◆ **WHAT IS NEEDED**: Using the entries that follow, state how many lines contain the word "every". The response is that number and nothing more.

◆ **DATA SHOWN**:
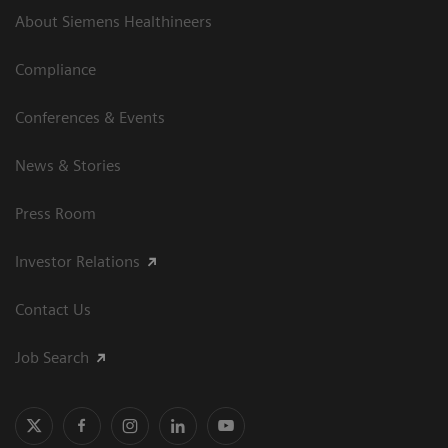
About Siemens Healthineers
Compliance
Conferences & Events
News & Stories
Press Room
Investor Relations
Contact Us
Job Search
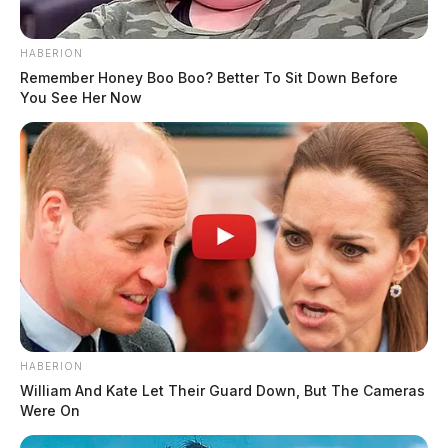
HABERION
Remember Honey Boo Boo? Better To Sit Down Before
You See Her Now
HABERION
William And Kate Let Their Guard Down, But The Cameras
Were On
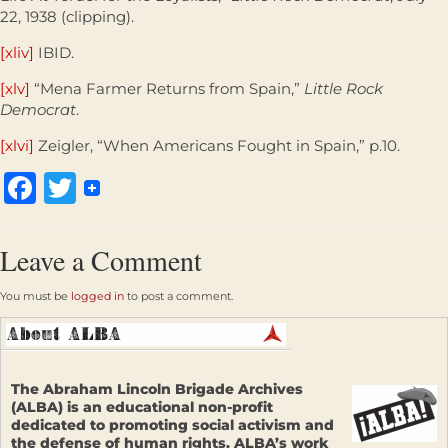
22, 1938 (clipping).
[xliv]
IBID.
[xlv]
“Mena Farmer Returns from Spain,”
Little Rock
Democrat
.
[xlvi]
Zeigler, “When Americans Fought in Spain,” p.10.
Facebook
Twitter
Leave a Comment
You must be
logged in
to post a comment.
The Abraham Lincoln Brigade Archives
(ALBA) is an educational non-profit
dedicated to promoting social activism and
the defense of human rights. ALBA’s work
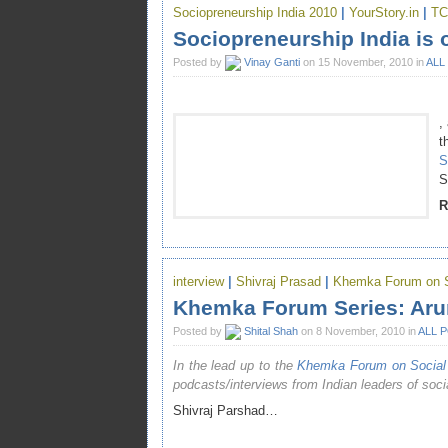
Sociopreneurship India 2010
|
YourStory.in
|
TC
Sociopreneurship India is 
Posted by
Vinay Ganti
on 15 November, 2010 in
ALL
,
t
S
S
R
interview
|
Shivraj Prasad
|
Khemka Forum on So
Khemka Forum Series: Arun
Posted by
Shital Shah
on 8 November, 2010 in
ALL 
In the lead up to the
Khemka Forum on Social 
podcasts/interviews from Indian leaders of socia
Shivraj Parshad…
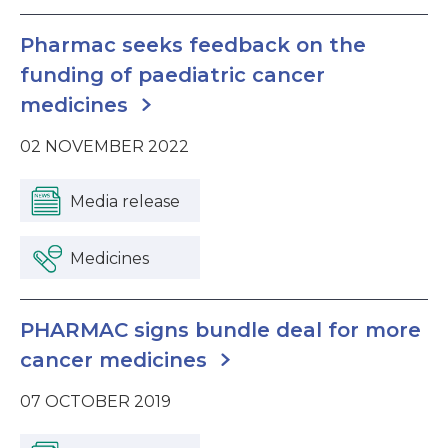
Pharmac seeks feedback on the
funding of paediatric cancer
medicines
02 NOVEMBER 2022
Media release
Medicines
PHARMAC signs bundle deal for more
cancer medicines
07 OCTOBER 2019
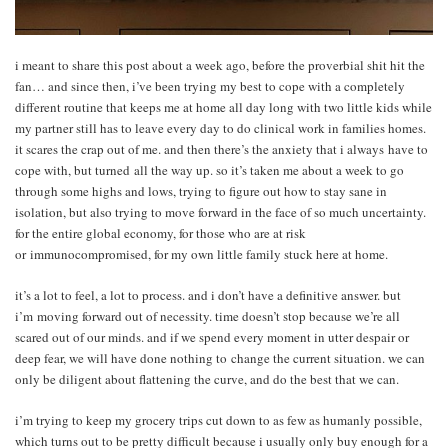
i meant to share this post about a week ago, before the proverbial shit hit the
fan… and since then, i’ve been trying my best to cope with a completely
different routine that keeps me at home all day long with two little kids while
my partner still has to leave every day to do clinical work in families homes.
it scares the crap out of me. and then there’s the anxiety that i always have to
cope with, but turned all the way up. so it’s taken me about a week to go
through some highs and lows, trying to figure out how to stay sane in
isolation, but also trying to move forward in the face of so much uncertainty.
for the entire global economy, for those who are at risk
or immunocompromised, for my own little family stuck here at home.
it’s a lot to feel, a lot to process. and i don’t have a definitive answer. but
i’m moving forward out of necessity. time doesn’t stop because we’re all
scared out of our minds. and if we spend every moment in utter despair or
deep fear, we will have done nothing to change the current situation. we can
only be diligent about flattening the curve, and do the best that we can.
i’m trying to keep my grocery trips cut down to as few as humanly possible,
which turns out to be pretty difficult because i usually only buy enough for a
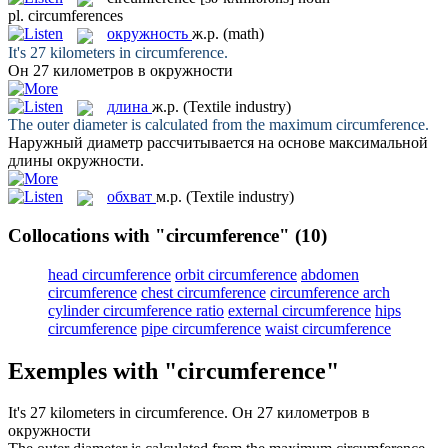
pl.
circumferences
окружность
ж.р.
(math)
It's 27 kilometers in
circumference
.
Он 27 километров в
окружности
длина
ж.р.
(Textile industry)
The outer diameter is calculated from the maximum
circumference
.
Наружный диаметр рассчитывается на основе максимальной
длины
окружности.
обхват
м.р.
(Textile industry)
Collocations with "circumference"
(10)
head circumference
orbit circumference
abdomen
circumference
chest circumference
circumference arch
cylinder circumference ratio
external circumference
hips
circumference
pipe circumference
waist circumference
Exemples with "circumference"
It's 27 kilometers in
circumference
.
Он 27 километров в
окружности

◆ **FINAL ANSWER**: 2